INPUT RECORDS
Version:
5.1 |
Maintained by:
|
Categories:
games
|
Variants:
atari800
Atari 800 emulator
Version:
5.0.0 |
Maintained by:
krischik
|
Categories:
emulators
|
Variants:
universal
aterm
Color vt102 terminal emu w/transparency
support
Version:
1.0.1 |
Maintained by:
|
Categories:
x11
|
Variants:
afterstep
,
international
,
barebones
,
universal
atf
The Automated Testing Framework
==
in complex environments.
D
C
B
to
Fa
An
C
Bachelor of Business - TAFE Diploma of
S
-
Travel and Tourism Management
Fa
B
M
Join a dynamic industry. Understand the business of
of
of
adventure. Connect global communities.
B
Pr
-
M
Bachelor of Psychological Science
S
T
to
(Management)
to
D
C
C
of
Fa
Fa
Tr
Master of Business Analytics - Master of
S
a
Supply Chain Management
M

DIRECTIONS
Whenever "Management" occurs in a line of the entries, copy that line.

YOUR RESPONSE
Travel and Tourism Management
(Management)
Supply Chain Management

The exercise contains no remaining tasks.